Document layout analysis data »
**********
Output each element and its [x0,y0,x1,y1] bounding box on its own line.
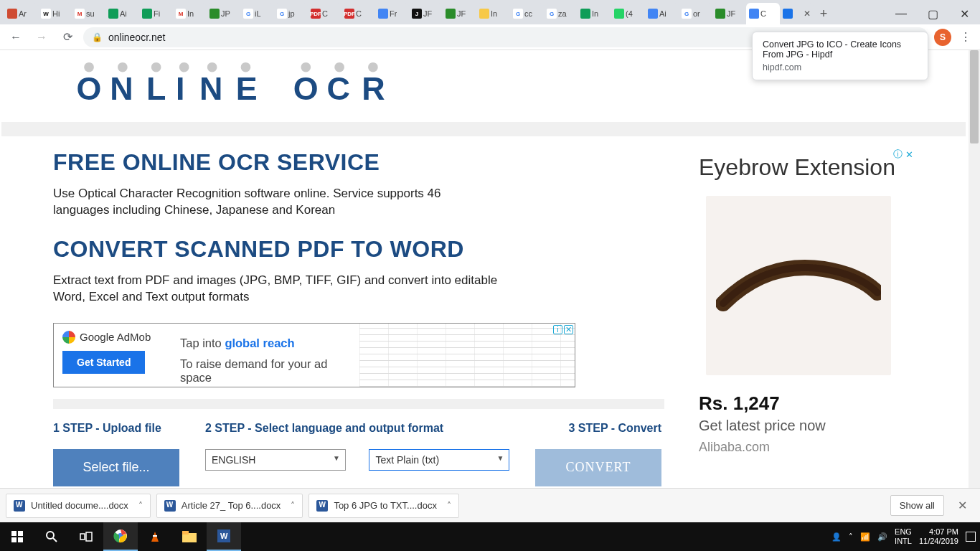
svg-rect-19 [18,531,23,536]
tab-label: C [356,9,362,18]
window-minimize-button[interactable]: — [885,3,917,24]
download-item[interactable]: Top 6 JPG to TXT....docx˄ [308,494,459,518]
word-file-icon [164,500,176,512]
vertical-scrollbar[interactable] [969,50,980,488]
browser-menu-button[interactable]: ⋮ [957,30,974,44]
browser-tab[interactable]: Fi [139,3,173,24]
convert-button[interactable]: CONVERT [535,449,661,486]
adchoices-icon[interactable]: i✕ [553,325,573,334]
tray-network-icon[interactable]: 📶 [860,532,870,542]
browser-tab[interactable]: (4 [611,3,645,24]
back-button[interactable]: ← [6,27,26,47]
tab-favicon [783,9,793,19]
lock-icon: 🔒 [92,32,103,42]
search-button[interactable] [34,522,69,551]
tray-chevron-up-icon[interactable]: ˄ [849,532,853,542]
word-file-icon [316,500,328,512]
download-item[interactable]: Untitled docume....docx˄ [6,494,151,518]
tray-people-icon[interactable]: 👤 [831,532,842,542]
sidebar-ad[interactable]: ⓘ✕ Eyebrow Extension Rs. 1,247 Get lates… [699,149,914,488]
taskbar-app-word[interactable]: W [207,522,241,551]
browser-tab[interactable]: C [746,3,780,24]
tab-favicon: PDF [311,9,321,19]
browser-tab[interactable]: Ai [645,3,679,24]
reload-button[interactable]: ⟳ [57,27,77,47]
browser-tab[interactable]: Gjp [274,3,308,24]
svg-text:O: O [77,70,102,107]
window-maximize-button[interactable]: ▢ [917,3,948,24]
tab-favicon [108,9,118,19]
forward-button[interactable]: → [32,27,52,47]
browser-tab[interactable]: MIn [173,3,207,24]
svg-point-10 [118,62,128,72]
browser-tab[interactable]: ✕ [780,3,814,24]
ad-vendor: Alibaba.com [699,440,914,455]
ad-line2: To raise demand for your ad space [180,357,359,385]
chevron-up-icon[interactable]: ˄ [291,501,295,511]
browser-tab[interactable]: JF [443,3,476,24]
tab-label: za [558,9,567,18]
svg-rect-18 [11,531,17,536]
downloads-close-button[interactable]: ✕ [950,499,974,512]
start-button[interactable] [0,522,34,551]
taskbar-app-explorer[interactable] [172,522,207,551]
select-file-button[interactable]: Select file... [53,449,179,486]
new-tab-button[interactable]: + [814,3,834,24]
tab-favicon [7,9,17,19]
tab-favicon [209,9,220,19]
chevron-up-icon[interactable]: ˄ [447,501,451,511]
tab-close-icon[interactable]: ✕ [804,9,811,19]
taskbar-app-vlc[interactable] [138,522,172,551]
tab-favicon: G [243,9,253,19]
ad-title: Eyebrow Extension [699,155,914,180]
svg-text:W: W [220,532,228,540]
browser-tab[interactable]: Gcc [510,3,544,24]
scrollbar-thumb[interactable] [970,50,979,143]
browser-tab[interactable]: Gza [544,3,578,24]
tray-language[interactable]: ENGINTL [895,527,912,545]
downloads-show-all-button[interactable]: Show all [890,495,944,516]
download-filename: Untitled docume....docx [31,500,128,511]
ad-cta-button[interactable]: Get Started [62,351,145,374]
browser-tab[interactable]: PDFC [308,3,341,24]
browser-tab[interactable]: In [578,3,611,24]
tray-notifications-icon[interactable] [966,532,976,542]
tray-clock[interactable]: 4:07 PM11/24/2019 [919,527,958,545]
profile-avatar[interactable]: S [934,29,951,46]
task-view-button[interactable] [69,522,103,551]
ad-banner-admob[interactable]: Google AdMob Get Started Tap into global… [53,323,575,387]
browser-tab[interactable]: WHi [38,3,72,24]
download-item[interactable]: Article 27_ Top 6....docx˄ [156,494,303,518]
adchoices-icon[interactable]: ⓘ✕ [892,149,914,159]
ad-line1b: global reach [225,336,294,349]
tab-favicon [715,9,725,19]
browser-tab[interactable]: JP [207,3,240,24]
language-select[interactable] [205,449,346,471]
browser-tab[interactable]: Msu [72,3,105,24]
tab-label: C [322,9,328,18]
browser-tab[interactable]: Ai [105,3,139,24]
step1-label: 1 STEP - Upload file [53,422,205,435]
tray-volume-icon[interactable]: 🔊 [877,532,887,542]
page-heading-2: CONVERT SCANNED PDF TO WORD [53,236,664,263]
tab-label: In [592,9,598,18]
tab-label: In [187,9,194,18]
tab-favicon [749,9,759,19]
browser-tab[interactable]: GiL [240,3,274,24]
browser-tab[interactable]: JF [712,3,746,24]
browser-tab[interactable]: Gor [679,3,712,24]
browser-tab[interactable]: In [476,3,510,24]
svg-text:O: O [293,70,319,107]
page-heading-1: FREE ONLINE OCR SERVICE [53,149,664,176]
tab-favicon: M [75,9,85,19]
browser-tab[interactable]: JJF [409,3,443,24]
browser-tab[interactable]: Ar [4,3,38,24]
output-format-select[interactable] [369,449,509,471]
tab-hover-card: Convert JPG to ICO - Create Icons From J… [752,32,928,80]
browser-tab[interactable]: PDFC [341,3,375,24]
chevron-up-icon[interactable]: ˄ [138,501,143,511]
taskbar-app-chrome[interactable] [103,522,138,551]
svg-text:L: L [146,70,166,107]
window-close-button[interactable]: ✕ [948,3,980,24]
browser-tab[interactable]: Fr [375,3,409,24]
**********
Exercise goal »
An exact reprint of every record is required, with the pictures omitted.

Output of the exercise »
Output each element and its [x0,y0,x1,y1] bounding box on its own line.
svg-rect-19 [18,531,23,536]
tab-label: C [356,9,362,18]
window-minimize-button[interactable]: — [885,3,917,24]
download-item[interactable]: Top 6 JPG to TXT....docx˄ [308,494,459,518]
word-file-icon [164,500,176,512]
vertical-scrollbar[interactable] [969,50,980,488]
browser-menu-button[interactable]: ⋮ [957,30,974,44]
browser-tab[interactable]: Fi [139,3,173,24]
convert-button[interactable]: CONVERT [535,449,661,486]
adchoices-icon[interactable]: i✕ [553,325,573,334]
tray-network-icon[interactable]: 📶 [860,532,870,542]
browser-tab[interactable]: (4 [611,3,645,24]
back-button[interactable]: ← [6,27,26,47]
tab-favicon [783,9,793,19]
lock-icon: 🔒 [92,32,103,42]
search-button[interactable] [34,522,69,551]
tray-chevron-up-icon[interactable]: ˄ [849,532,853,542]
word-file-icon [316,500,328,512]
download-item[interactable]: Untitled docume....docx˄ [6,494,151,518]
tray-people-icon[interactable]: 👤 [831,532,842,542]
sidebar-ad[interactable]: ⓘ✕ Eyebrow Extension Rs. 1,247 Get lates… [699,149,914,488]
taskbar-app-word[interactable]: W [207,522,241,551]
browser-tab[interactable]: C [746,3,780,24]
tab-favicon: PDF [311,9,321,19]
browser-tab[interactable]: Ai [645,3,679,24]
reload-button[interactable]: ⟳ [57,27,77,47]
browser-tab[interactable]: Gjp [274,3,308,24]
svg-text:O: O [77,70,102,107]
window-maximize-button[interactable]: ▢ [917,3,948,24]
tab-favicon [108,9,118,19]
forward-button[interactable]: → [32,27,52,47]
browser-tab[interactable]: MIn [173,3,207,24]
svg-point-10 [118,62,128,72]
browser-tab[interactable]: ✕ [780,3,814,24]
ad-vendor: Alibaba.com [699,440,914,455]
ad-line2: To raise demand for your ad space [180,357,359,385]
chevron-up-icon[interactable]: ˄ [291,501,295,511]
browser-tab[interactable]: JF [443,3,476,24]
tab-label: za [558,9,567,18]
svg-rect-18 [11,531,17,536]
downloads-close-button[interactable]: ✕ [950,499,974,512]
start-button[interactable] [0,522,34,551]
taskbar-app-explorer[interactable] [172,522,207,551]
select-file-button[interactable]: Select file... [53,449,179,486]
new-tab-button[interactable]: + [814,3,834,24]
tab-favicon [7,9,17,19]
tab-favicon [209,9,220,19]
chevron-up-icon[interactable]: ˄ [447,501,451,511]
tab-close-icon[interactable]: ✕ [804,9,811,19]
taskbar-app-vlc[interactable] [138,522,172,551]
tab-favicon: G [243,9,253,19]
ad-title: Eyebrow Extension [699,155,914,180]
svg-text:W: W [220,532,228,540]
browser-tab[interactable]: Gcc [510,3,544,24]
scrollbar-thumb[interactable] [970,50,979,143]
browser-tab[interactable]: Gza [544,3,578,24]
tray-language[interactable]: ENGINTL [895,527,912,545]
downloads-show-all-button[interactable]: Show all [890,495,944,516]
download-filename: Untitled docume....docx [31,500,128,511]
ad-cta-button[interactable]: Get Started [62,351,145,374]
browser-tab[interactable]: PDFC [308,3,341,24]
browser-tab[interactable]: In [578,3,611,24]
tray-notifications-icon[interactable] [966,532,976,542]
tray-clock[interactable]: 4:07 PM11/24/2019 [919,527,958,545]
profile-avatar[interactable]: S [934,29,951,46]
task-view-button[interactable] [69,522,103,551]
ad-banner-admob[interactable]: Google AdMob Get Started Tap into global… [53,323,575,387]
browser-tab[interactable]: WHi [38,3,72,24]
download-item[interactable]: Article 27_ Top 6....docx˄ [156,494,303,518]
adchoices-icon[interactable]: ⓘ✕ [892,149,914,159]
ad-line1b: global reach [225,336,294,349]
tab-favicon [715,9,725,19]
browser-tab[interactable]: JP [207,3,240,24]
language-select[interactable] [205,449,346,471]
browser-tab[interactable]: Msu [72,3,105,24]
tab-label: C [322,9,328,18]
browser-tab[interactable]: Ai [105,3,139,24]
step1-label: 1 STEP - Upload file [53,422,205,435]
tray-volume-icon[interactable]: 🔊 [877,532,887,542]
page-heading-2: CONVERT SCANNED PDF TO WORD [53,236,664,263]
tab-label: In [592,9,598,18]
tab-label: In [187,9,194,18]
tab-favicon [749,9,759,19]
browser-tab[interactable]: GiL [240,3,274,24]
browser-tab[interactable]: JF [712,3,746,24]
browser-tab[interactable]: Gor [679,3,712,24]
browser-tab[interactable]: In [476,3,510,24]
svg-text:O: O [293,70,319,107]
page-heading-1: FREE ONLINE OCR SERVICE [53,149,664,176]
tab-favicon: M [75,9,85,19]
browser-tab[interactable]: JJF [409,3,443,24]
browser-tab[interactable]: Ar [4,3,38,24]
output-format-select[interactable] [369,449,509,471]
tab-hover-card: Convert JPG to ICO - Create Icons From J… [752,32,928,80]
browser-tab[interactable]: PDFC [341,3,375,24]
chevron-up-icon[interactable]: ˄ [138,501,143,511]
taskbar-app-chrome[interactable] [103,522,138,551]
svg-text:L: L [146,70,166,107]
window-close-button[interactable]: ✕ [948,3,980,24]
browser-tab[interactable]: Fr [375,3,409,24]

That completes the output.